Bipolar disorder is a psychological condition that involves extreme changes in mood, behavior, and energy levels, leading to severe disruptions in daily life. However, with effective treatment, one can cope with its symptoms and live a productive life.
What Is Bipolar Disorder?
Bipolar disorder (BD) is a mood disorder, characterized by repeated episodes of depression and unnaturally elevated mood along with changes in levels of energy and activity. These episodes may last from several days to weeks. Also known as bipolar affective disorder, manic depressive illness or manic depression, BD can lead to drastic changes in thinking, judgment, memory, behavior, and sleep.
Although a lot of us have occasional mood swings, people with bipolar disorder experience them in an overwhelming and severe manner. This can disrupt their daily functioning and affect their education, career and personal relationships 1. A 2019 study 2 found that the risk of suicide was 10-30 times higher in people with bipolar disorder than in normal people.
Bipolar disorder usually begins during a person’s late teen or early adult years. However, children can also suffer from the condition and it may last a lifetime. Moreover, several comorbid conditions, like anxiety disorders and substance use disorders, are related to BD.

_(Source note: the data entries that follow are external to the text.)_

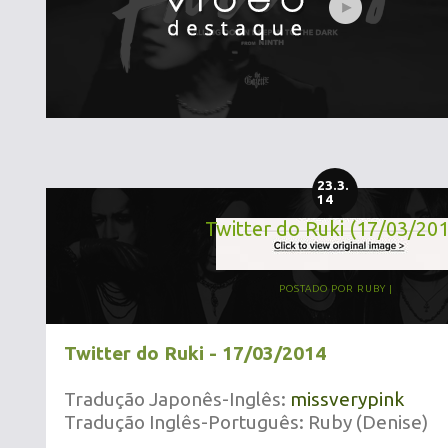
23.3.
14
Twitter do Ruki (17/03/20
POSTADO POR
RUBY
Twitter do Ruki - 17/03/2014
Tradução Japonês-Inglês:
missverypink
Tradução Inglês-Português: Ruby (Denise)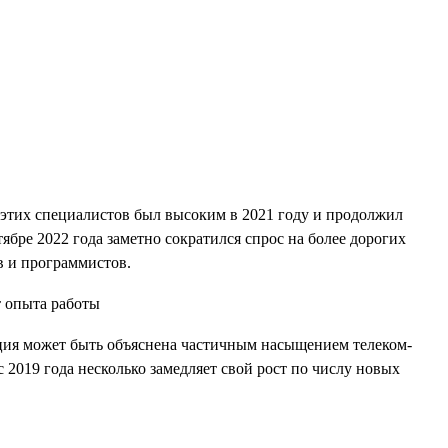
 этих специалистов был высоким в 2021 году и продолжил
тябре 2022 года заметно сократился спрос на более дорогих
в и программистов.
енция может быть объяснена частичным насыщением телеком-
2019 года несколько замедляет свой рост по числу новых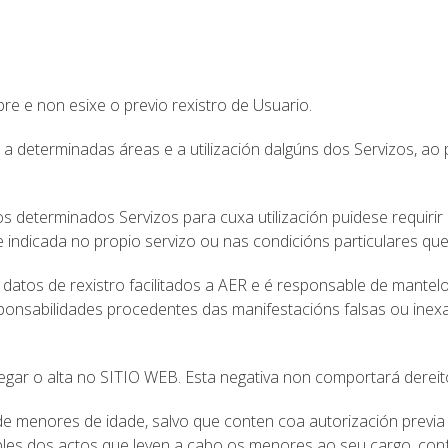
re e non esixe o previo rexistro de Usuario.
o a determinadas áreas e a utilización dalgúns dos Servizos, 
determinados Servizos para cuxa utilización puidese requirir 
ndicada no propio servizo ou nas condicións particulares que
atos de rexistro facilitados a AER e é responsable de mantel
sponsabilidades procedentes das manifestacións falsas ou inex
gar o alta no SITIO WEB. Esta negativa non comportará dereit
 menores de idade, salvo que conten coa autorización previa 
les dos actos que leven a cabo os menores ao seu cargo, conf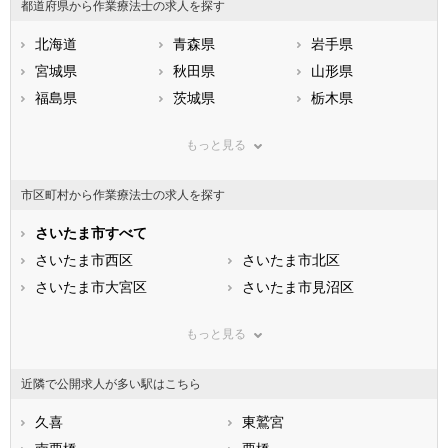
都道府県から作業療法士の求人を探す
北海道
青森県
岩手県
宮城県
秋田県
山形県
福島県
茨城県
栃木県
群馬県
埼玉県
千葉県
もっと見る
東京都
神奈川県
新潟県
山梨県
長野県
富山県
市区町村から作業療法士の求人を探す
石川県
福井県
岐阜県
静岡県
さいたま市すべて
愛知県
三重県
滋賀県
さいたま市西区
京都府
さいたま市北区
大阪府
兵庫県
さいたま市大宮区
奈良県
さいたま市見沼区
和歌山県
鳥取県
さいたま市中央区
島根県
さいたま市桜区
岡山県
もっと見る
広島県
さいたま市浦和区
山口県
さいたま市南区
徳島県
香川県
さいたま市緑区
愛媛県
さいたま市岩槻区
高知県
近隣で公開求人が多い駅はこちら
福岡県
市部
佐賀県
長崎県
熊本県
川越市
久喜
大分県
熊谷市
東鷲宮
宮崎県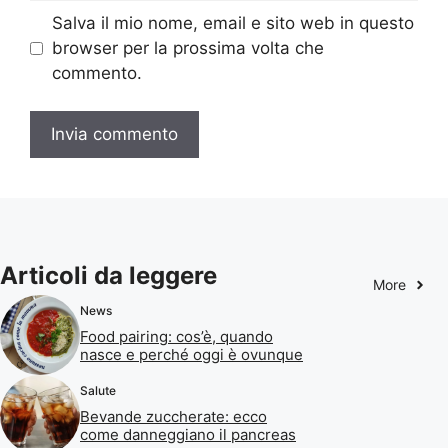
Salva il mio nome, email e sito web in questo
browser per la prossima volta che
commento.
Articoli da leggere
More
News
Food pairing: cos’è, quando
nasce e perché oggi è ovunque
Salute
Bevande zuccherate: ecco
come danneggiano il pancreas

Unfortunately, BD tends to get worse without treatment. Thus, early diagnosis and treatment under a mental health professional is crucial for the effective management of bipolar disorder symptoms.

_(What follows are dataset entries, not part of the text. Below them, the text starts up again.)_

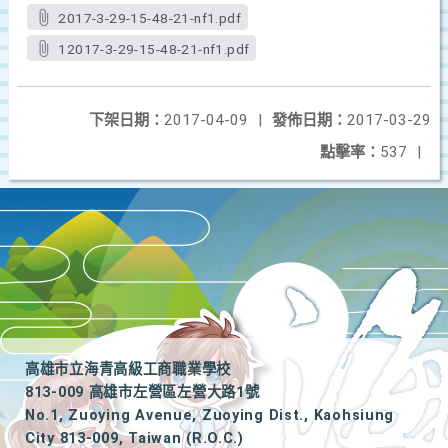
2017-3-29-15-48-21-nf1.pdf
12017-3-29-15-48-21-nf1.pdf
下架日期：
2017-04-09
|
發佈日期：
2017-03-29
點擊率：
537
|
高雄市立海青高級工商職業學校
813-009 高雄市左營區左營大路1號
No.1, Zuoying Avenue, Zuoying Dist., Kaohsiung
City 813-009, Taiwan (R.O.C.)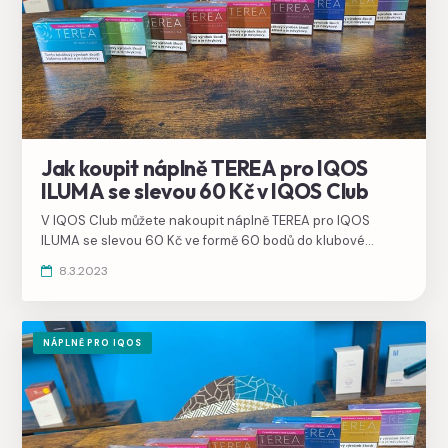
Jak koupit náplně TEREA pro IQOS
ILUMA se slevou 60 Kč v IQOS Club
V IQOS Club můžete nakoupit náplně TEREA pro IQOS
ILUMA se slevou 60 Kč ve formě 60 bodů do klubové
peněženky, za body si pak vygenerujete voucher na nákup
8.3.2023
libovolného dalšího zboží.
NÁPLNĚ PRO IQOS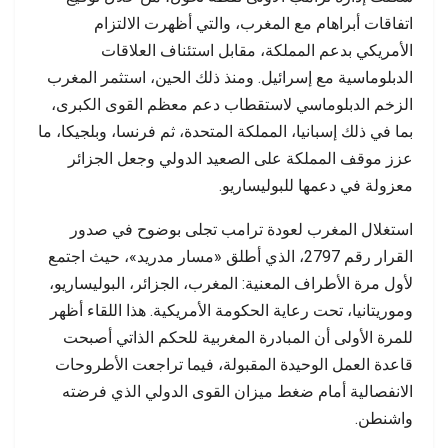
اتفاقات أبراهام مع المغرب، والتي أظهرت الالتزام
الأمريكي بدعم المملكة، مقابل استئناف العلاقات
الدبلوماسية مع إسرائيل. ومنذ ذلك الحين، استثمر المغرب
الزخم الدبلوماسي لاستقطاب دعم معظم القوى الكبرى،
بما في ذلك إسبانيا، المملكة المتحدة، ثم فرنسا، وبلجيكا، ما
عزز موقف المملكة على الصعيد الدولي وجعل الجزائر
معزولة في دعمها للبوليساريو.
استغلال المغرب لعودة ترامب تجلى بوضوح في صدور
القرار رقم 2797، الذي أطلق «مسار مدريد»، حيث اجتمع
لأول مرة الأطراف المعنية: المغرب، الجزائر، البوليساريو،
وموريتانيا، تحت رعاية الحكومة الأمريكية. هذا اللقاء أظهر
للمرة الأولى أن المبادرة المغربية للحكم الذاتي أصبحت
قاعدة العمل الوحيدة المقبولة، فيما تراجعت الأطروحات
الانفصالية أمام ضغط ميزان القوى الدولي الذي فرضته
واشنطن.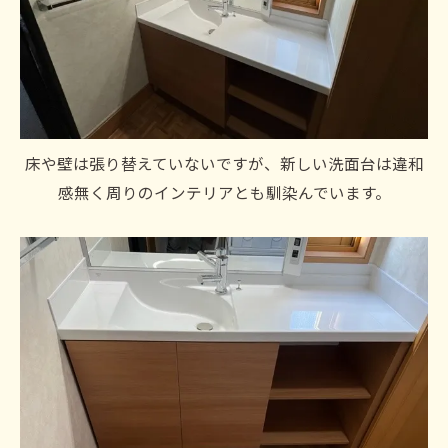
床や壁は張り替えていないですが、新しい洗面台は違和
感無く周りのインテリアとも馴染んでいます。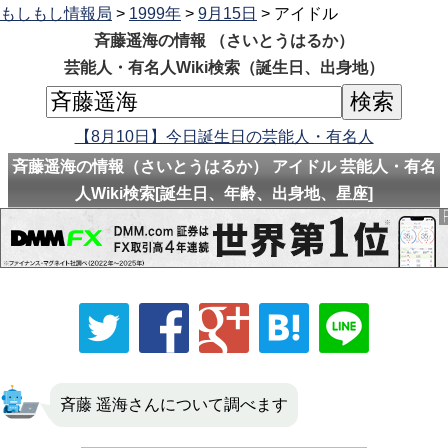
もしもし情報局
>
1999年
>
9月15日
> アイドル
斉藤遥海の情報 （さいとうはるか）
芸能人・有名人Wiki検索（誕生日、出身地）
【8月10日】今日誕生日の芸能人・有名人
斉藤遥海の情報（さいとうはるか） アイドル 芸能人・有名
人Wiki検索[誕生日、年齢、出身地、星座]
斉藤 遥海さんについて調べます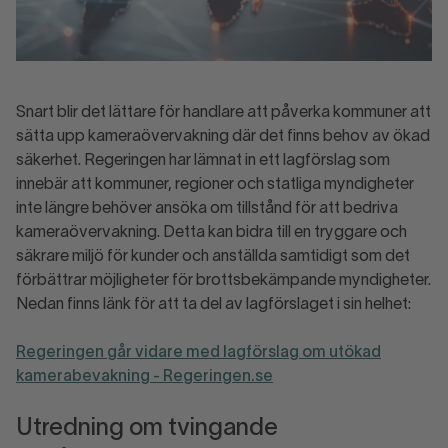
Snart blir det lättare för handlare att påverka kommuner att
sätta upp kameraövervakning där det finns behov av ökad
säkerhet. Regeringen har lämnat in ett lagförslag som
innebär att kommuner, regioner och statliga myndigheter
inte längre behöver ansöka om tillstånd för att bedriva
kameraövervakning. Detta kan bidra till en tryggare och
säkrare miljö för kunder och anställda samtidigt som det
förbättrar möjligheter för brottsbekämpande myndigheter.
Nedan finns länk för att ta del av lagförslaget i sin helhet:
Regeringen går vidare med lagförslag om utökad
kamerabevakning - Regeringen.se
Utredning om tvingande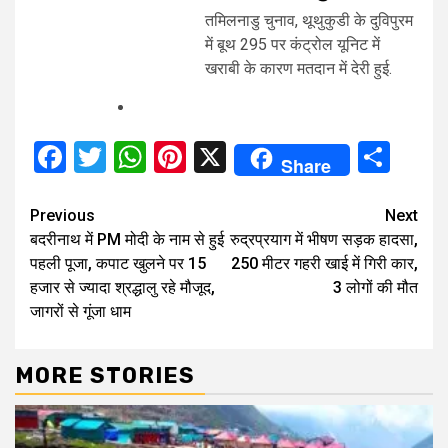
तमिलनाडु चुनाव, थूथुकुडी के दुविपुरम
में बूथ 295 पर कंट्रोल यूनिट में
खराबी के कारण मतदान में देरी हुई.
Facebook
Twitter
WhatsApp
Pinterest
X
Sha
Share
Continue
Previous
Next
बदरीनाथ में PM मोदी के नाम से हुई
रुद्रप्रयाग में भीषण सड़क हादसा,
Reading
पहली पूजा, कपाट खुलने पर 15
250 मीटर गहरी खाई में गिरी कार,
हजार से ज्यादा श्रद्धालु रहे मौजूद,
3 लोगों की मौत
जागरों से गूंजा धाम
MORE STORIES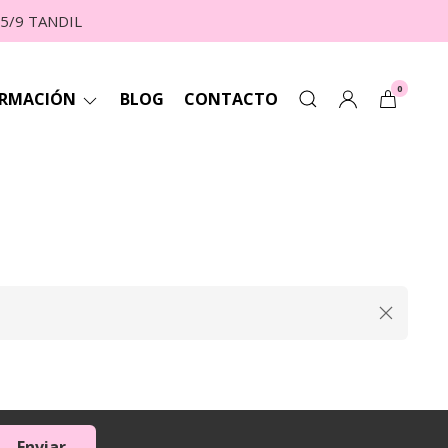
 5/9 TANDIL
0
ORMACIÓN
BLOG
CONTACTO
Enviar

People with this disorder can be treated effectively with psychological counseling and/or medication depending on the symptoms.
Let’s consider the example of Shreya, a 25 year old writer.
People who knew Shreya often described her as “moody”.
There were times when she was highly energetic, and there was nothing that could bring her enthusiasm down. She’d be extremely chatty and overflow with ideas, a lot of which proved to be impractical.
Sometimes, she even talked about becoming the greatest author the world has ever known. On such occasions, Shreya would frequently take up more projects than she could handle.
However, these phases approximately lasted a week. They were mostly followed by days where she was barely productive and hardly spoke to anyone. She would also eat significantly lesser than usual.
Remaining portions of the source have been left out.